The beauty of Internet Marketing is that it is the only marketing that is 100% measurable. You can know how many people see your ad. You can know how many visited your website. All this makes calculating ROI possible. And sooner or later you will calculate the feasibility of using Paid Search to sell your products online.
How to calculate ROI for a PPC or Paid Search Campaign is something everyone learns usually after they already spent too much money. While there is plenty of information online about how and why you should include PPC in your online marketing strategy, the ROI parts are few and far between, and reading all the marketing material is akin to drinking from a fire hydrant. There is an easier way to ascertain your Paid Search ROI.
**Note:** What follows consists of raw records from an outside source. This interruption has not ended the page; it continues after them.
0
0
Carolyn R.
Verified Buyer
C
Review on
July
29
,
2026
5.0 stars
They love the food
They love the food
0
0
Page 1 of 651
1) Profit Margin and Sales Volume: Start first with your business model. How much profit do you make on each product you sell online. In some cases the question is how many must you sell online to make the business viable. Lets say we have a $100 product which at this point has a profit of $30. That 30% margin is what we can “play” with for our PPC marketing.
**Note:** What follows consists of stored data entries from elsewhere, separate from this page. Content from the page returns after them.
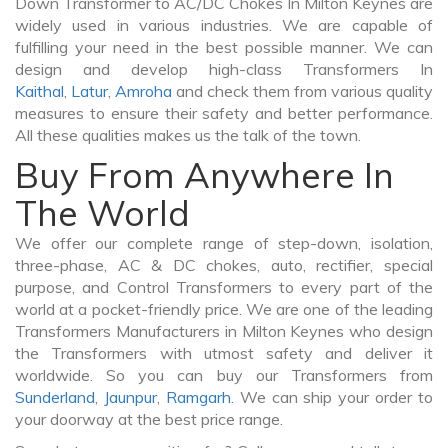
Down Transformer to AC/DC Chokes In Milton Keynes are
widely used in various industries. We are capable of
fulfilling your need in the best possible manner. We can
design and develop high-class Transformers In
Kaithal
,
Latur
,
Amroha
and check them from various quality
measures to ensure their safety and better performance.
All these qualities makes us the talk of the town.
Buy From Anywhere In
The World
We offer our complete range of step-down, isolation,
three-phase, AC & DC chokes, auto, rectifier, special
purpose, and Control Transformers to every part of the
world at a pocket-friendly price. We are one of the leading
Transformers Manufacturers in Milton Keynes who design
the Transformers with utmost safety and deliver it
worldwide. So you can buy our Transformers from
Sunderland
,
Jaunpur
,
Ramgarh
. We can ship your order to
your doorway at the best price range.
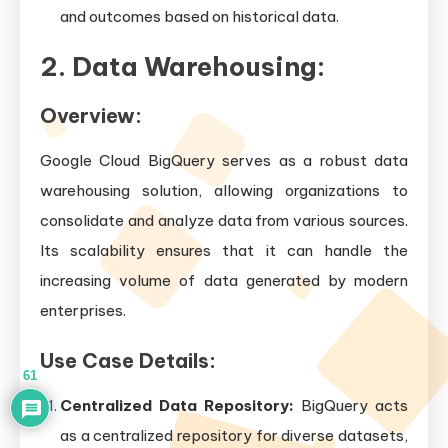
and outcomes based on historical data.
2. Data Warehousing:
Overview:
Google Cloud BigQuery serves as a robust data
warehousing solution, allowing organizations to
consolidate and analyze data from various sources.
Its scalability ensures that it can handle the
increasing volume of data generated by modern
enterprises.
Use Case Details:
61
Centralized Data Repository:
BigQuery acts
as a centralized repository for diverse datasets,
Include the online transaction costs and fulfillment costs (delivery costs) as well. Don’t forget to include the cost of any other Internet Marketing you might be doing, including any SEO or web site development. You may even want to total the cost of your website expenditures to date, if you are a real astute break-even-analyst-type. Now you have the total amount of money you could spend to attract a buyer via PPC.
2) Conversion Rate: You may already have statistics from your analytics that indicate the conversion rate of your website. Lets say that the conversion rate is 5%, or for every 1000 visitors you sell 50 products on your website.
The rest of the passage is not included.